SUR LES AUTRES FRONTS JUDICIAIRES

Les années qui ont suivi la décision de la Cour de Cassation n’ont donné aucun répit à l’association sur le plan juridique. La lutte sur ce front-là n’est pas terminée car les adversaires de la semence libre, malgré certains revers médiatiques, ne se sont pas encore avoués vaincus ; de sorte que l’association KOKOPELLI, qui doit encore faire face, redouble de courage et de persévérance. Le soutien que ses milliers d’adhérents et sympathisants lui témoignent d’année en année y est pour quelque chose, bien entendu.

Procès en cours contre la société BAUMAUX

Pour mémoire, la société GRAINES BAUMAUX a assigné l’association devant les juridictions civiles de NANCY, en 2005, sur le fondement de la “concurrence déloyale”. Ce concurrent de la semence conventionnelle prétend en effet que l’activité de KOKOPELLI, dont les semences ne sont pas inscrites au Catalogue Officiel, à la différence des siennes, lui causerait un préjudice. Il argue ainsi d’une “désorganisation du marché” de la semence et réclame pour cela une indemnité de 50.000 €. Notez sur ce point que, ne produisant aucune pièce comptable, il ne justifie d’aucun préjudice réel et chiffrable. Le tribunal, en première instance, et par une décision du 14 janvier 2008, lui a cependant octroyé une somme de 10.000 €. C’est la raison pour laquelle KOKOPELLI a fait appel de cette décision.

Ayant par ailleurs reçu, de la part de ses clients et d’autres opérateurs de la semence, de nombreuses expressions de désapprobation au sujet de sa démarche, la société BAUMAUX a également accusé KOKOPELLI “d’appel au boycott” et réclamait pour cela 50.000 € de plus. L’association n’avait pourtant incité personne, ni à l’oral ni à l’écrit, à réprimander son adversaire. C’est ce qu’a dûment constaté le tribunal de première instance.
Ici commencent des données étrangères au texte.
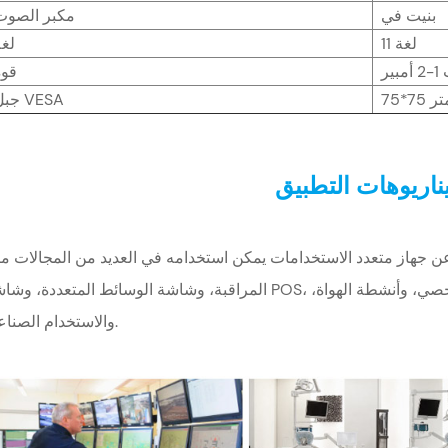
بنيت في
مكبر الصوت
11 لغة
لغة
قوة
 متر
جبل VESA
اريوهات التطبيق
 مقاس 13.3 بوصة عبارة عن جهاز متعدد الاستخدامات يمكن استخدامه في العديد من المجالات م
المراقبة، وشاشة الوسائط المتعددة، وشاشة POS، وتمديد سطح المكتب، والكمبيوتر الشخصي، وأنشطة ال
والاستخدام الصناعي.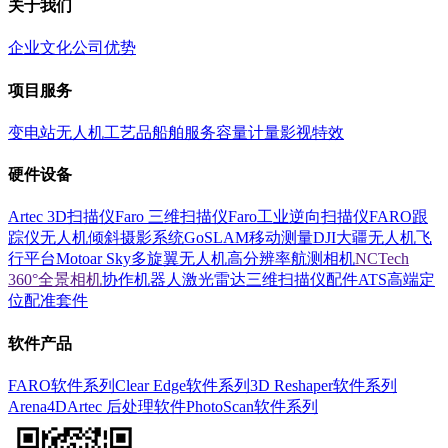
关于我们
企业文化
公司优势
项目服务
变电站
无人机
工艺品
船舶服务
容量计量
影视特效
硬件设备
Artec 3D扫描仪
Faro 三维扫描仪
Faro工业逆向扫描仪
FARO跟
踪仪
无人机倾斜摄影系统
GoSLAM移动测量
DJI大疆无人机飞
行平台
Motoar Sky多旋翼无人机
高分辨率航测相机
NCTech
360°全景相机
协作机器人
激光雷达
三维扫描仪配件
ATS高端定
位配准套件
软件产品
FARO软件系列
Clear Edge软件系列
3D Reshaper软件系列
Arena4D
Artec 后处理软件
PhotoScan软件系列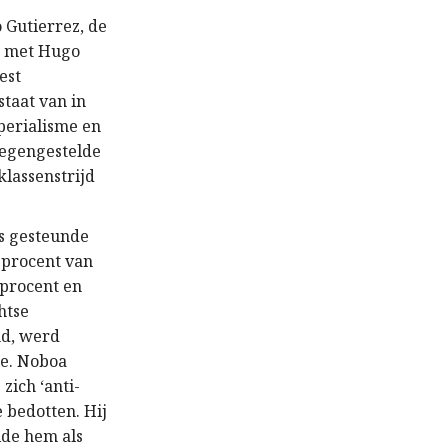
 Gutierrez, de
is met Hugo
est
taat van in
perialisme en
tegengestelde
klassenstrijd
ks gesteunde
 procent van
 procent en
htse
nd, werd
ne. Noboa
zich ‘anti-
 bedotten. Hij
lde hem als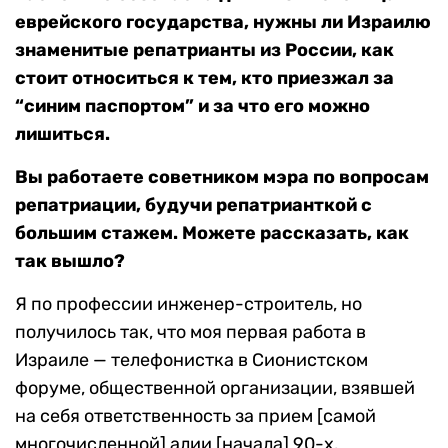
еврейского государства, нужны ли Израилю
знаменитые репатрианты из России, как
стоит относиться к тем, кто приезжал за
“синим паспортом” и за что его можно
лишиться.
Вы работаете советником мэра по вопросам
репатриации, будучи репатрианткой с
большим стажем. Можете рассказать, как
так вышло?
Я по профессии инженер-строитель, но
получилось так, что моя первая работа в
Израиле — телефонистка в Сионистском
форуме, общественной организации, взявшей
на себя ответственность за прием [самой
многочисленной] алии [начала] 90-х.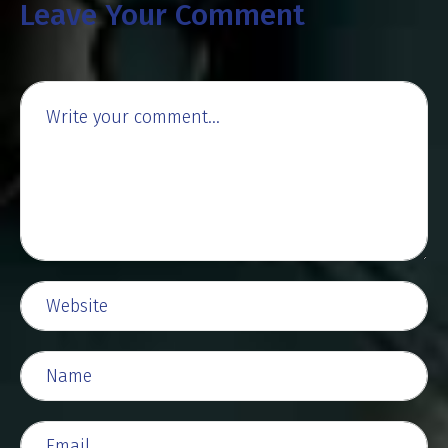
Leave Your Comment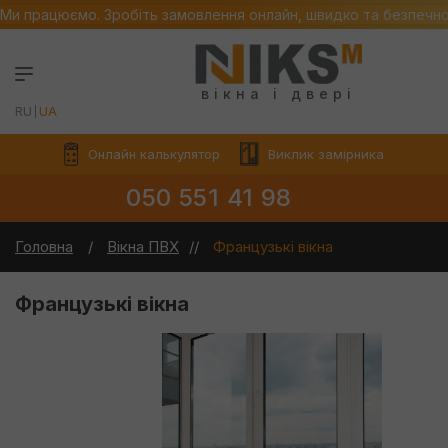
Ми працюємо. Зробіть замовлення онлайн, швидко та безпечн
вікна і двері
RU
UA
Онлайн калькулятор
Виклик замірника
050 551 41 98
Головна
Вікна ПВХ
Французькі вікна
Французькі вікна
Sur ce point comme sur l’autre, BAUMAUX a cru bon de former un “appel reconventionnel” afin de pouvoir critiquer, lui aussi, le jugement de première instance et réclamer, à nouveau, la somme de 100.000 €.

Devant la Cour d’Appel de NANCY, le litige s’est tout d’abord engagé dans les mêmes termes que précédemment ; KOKOPELLI n’admettant pas le préjudice de BAUMAUX et dénonçant les dénigrements multiples dont elle est l’objet sur le site Internet de ce dernier, et BAUMAUX réclamant, à nouveau, les indemnités importantes auxquelles il croit avoir droit. Après réflexion, nous avons cependant pensé que le moment était venu de soulever la question, fondamentale, de la validité de la législation sur le commerce des semences au regard des principes fondamentaux qui régissent le droit européen. Il s’agit en effet de l’objet social même de l’association, qui lutte depuis sa création contre le totalitarisme de ce corpus juridique, mis au service des intérêts corporatistes des semenciers professionnels et de leurs dessins d’appropriation privée de tout le vivant cultivé.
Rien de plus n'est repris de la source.